Second, there is the problem of justifying the official documents invoked as the bases for the Antarctic claims. Bilateral treaties from half a millennium ago that were contestable from the moment they were signed, the transfer of territory where it is not clear that the latter belonged to the transferor in the first place, and the geographical doctrine of continuity (tailor-made to justify claims at the height of the imperialist era) do not seem particularly defensible. This seems especially so from today's perspective, when there are no lands yet to be discovered, and when the number of parties interested in sharing our world's limited resources has increased manyfold.

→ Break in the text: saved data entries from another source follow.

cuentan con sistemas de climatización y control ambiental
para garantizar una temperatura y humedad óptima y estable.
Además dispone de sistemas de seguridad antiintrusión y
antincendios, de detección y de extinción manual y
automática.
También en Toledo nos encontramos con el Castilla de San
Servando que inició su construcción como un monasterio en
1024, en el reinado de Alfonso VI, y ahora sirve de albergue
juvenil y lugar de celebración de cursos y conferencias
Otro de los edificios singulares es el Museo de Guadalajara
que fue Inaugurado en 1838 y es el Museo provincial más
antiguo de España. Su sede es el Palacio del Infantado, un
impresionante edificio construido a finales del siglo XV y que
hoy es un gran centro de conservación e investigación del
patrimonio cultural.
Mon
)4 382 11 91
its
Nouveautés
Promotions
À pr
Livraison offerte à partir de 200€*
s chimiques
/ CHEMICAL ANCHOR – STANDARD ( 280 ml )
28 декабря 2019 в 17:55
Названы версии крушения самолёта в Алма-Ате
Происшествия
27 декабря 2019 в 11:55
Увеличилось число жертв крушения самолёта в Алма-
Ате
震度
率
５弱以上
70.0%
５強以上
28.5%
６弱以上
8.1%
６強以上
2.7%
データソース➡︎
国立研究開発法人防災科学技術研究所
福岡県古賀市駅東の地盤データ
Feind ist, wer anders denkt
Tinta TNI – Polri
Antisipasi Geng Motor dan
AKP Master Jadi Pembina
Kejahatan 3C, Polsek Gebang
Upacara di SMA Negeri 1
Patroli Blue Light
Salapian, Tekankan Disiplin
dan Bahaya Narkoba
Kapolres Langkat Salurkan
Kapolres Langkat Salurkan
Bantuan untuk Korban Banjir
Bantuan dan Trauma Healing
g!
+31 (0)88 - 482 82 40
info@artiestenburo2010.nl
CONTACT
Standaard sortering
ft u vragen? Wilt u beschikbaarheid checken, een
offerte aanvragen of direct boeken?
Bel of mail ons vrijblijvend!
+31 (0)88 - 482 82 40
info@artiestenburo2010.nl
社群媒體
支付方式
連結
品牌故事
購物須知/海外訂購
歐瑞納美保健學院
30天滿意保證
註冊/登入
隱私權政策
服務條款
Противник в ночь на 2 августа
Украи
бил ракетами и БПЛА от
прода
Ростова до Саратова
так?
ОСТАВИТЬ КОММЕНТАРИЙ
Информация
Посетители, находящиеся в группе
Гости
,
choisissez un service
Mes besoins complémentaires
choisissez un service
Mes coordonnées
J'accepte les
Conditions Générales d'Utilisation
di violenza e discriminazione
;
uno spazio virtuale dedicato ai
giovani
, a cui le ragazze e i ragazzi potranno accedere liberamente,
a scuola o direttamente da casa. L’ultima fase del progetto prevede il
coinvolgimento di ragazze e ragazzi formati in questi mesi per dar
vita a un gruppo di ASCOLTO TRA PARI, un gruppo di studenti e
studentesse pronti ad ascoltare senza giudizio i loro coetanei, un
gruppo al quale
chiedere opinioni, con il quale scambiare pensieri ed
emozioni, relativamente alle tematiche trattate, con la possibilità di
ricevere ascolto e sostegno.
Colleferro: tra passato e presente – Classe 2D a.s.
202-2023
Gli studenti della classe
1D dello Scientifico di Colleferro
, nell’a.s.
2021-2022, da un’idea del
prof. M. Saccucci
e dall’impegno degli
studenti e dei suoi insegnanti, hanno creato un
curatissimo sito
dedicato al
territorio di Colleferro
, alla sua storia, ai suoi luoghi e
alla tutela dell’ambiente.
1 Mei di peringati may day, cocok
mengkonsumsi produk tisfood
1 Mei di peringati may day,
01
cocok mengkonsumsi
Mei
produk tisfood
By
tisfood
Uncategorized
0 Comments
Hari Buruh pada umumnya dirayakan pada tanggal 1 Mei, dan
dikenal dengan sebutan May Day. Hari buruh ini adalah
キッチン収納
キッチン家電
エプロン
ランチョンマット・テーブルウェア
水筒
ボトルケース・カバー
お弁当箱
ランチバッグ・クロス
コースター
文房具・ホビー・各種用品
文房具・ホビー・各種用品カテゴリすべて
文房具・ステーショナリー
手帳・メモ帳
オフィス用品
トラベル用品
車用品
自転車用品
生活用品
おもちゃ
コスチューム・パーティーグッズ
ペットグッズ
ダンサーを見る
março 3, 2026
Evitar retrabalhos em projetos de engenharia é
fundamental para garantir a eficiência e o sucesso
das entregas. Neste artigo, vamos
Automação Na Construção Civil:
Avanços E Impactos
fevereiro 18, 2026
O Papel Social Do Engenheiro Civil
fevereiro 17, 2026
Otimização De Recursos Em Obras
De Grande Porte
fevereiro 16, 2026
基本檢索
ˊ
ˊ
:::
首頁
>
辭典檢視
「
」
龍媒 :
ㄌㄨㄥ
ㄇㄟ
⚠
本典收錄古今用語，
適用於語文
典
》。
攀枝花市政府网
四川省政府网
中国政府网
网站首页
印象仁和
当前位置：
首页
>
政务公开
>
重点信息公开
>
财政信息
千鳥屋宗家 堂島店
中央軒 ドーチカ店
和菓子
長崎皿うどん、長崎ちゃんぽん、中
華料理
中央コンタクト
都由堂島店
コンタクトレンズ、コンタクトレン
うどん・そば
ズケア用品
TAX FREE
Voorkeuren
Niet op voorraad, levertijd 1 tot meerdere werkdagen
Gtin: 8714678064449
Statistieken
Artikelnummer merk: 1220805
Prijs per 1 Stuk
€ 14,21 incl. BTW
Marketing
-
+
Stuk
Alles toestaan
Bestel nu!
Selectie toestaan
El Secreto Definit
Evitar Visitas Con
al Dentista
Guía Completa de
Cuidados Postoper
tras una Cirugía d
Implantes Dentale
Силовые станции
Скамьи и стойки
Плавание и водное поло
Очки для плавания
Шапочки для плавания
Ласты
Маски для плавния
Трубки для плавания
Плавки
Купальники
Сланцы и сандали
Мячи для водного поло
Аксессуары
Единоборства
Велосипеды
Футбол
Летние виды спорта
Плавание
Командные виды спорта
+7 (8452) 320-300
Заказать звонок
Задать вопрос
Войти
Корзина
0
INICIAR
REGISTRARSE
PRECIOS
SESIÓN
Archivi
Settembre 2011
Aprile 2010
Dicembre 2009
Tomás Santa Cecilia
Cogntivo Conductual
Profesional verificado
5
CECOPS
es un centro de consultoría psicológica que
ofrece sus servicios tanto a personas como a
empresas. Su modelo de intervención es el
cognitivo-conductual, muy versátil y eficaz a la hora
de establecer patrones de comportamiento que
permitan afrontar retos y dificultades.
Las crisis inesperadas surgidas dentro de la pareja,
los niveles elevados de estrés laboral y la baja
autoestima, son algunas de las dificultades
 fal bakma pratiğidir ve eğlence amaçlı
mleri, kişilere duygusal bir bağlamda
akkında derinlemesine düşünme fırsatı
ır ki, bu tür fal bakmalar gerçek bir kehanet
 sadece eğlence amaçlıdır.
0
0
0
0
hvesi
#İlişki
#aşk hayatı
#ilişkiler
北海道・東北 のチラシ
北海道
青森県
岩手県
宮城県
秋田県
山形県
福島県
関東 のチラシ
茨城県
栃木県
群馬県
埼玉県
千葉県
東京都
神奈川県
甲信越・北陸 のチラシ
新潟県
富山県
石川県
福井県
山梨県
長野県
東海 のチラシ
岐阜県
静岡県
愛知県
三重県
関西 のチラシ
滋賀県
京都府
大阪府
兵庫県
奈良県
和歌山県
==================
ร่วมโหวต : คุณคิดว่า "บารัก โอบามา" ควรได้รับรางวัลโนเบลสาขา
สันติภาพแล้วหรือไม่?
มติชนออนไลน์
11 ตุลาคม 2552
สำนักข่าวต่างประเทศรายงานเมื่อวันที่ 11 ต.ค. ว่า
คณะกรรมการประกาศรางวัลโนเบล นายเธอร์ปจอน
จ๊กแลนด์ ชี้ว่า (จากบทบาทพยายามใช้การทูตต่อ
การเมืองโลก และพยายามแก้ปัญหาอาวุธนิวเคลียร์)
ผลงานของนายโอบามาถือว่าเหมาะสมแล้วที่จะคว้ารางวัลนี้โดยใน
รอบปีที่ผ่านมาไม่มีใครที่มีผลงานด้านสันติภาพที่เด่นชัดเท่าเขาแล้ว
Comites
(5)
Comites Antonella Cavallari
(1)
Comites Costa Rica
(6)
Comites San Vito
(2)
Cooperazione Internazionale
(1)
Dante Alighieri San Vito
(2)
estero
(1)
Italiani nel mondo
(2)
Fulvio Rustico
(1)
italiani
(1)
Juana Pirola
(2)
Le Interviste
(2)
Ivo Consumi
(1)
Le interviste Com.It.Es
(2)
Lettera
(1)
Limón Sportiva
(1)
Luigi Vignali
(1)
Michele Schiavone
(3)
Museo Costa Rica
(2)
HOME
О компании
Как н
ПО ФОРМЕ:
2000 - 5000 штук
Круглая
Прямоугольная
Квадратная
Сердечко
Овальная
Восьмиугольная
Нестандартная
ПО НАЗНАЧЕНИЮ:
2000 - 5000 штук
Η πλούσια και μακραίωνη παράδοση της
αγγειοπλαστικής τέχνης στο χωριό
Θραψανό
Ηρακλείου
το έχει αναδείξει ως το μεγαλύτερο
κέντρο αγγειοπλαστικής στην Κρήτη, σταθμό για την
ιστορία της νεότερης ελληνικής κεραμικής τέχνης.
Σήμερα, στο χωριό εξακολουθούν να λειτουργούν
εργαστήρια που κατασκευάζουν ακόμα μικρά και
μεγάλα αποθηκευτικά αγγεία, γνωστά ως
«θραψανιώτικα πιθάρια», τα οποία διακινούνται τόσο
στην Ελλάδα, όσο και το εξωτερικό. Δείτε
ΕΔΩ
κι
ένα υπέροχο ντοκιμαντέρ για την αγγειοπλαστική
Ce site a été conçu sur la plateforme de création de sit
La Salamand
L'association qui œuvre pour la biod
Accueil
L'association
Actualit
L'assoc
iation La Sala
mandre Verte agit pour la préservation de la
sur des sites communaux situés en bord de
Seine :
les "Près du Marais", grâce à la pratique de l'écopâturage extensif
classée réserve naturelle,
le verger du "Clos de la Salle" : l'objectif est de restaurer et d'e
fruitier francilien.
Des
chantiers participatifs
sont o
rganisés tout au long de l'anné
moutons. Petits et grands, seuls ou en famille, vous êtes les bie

Third, the fittingness of the geographical doctrine of contiguity and the sector principle to the Antarctic case is doubtful. The claimants themselves must provide some further support to the affirmation that lands separated by at least a thousand kilometers can be called “contiguous.” The same goes for the loose application of the sector principle by projecting their Antarctic territories from their minuscule overseas territories.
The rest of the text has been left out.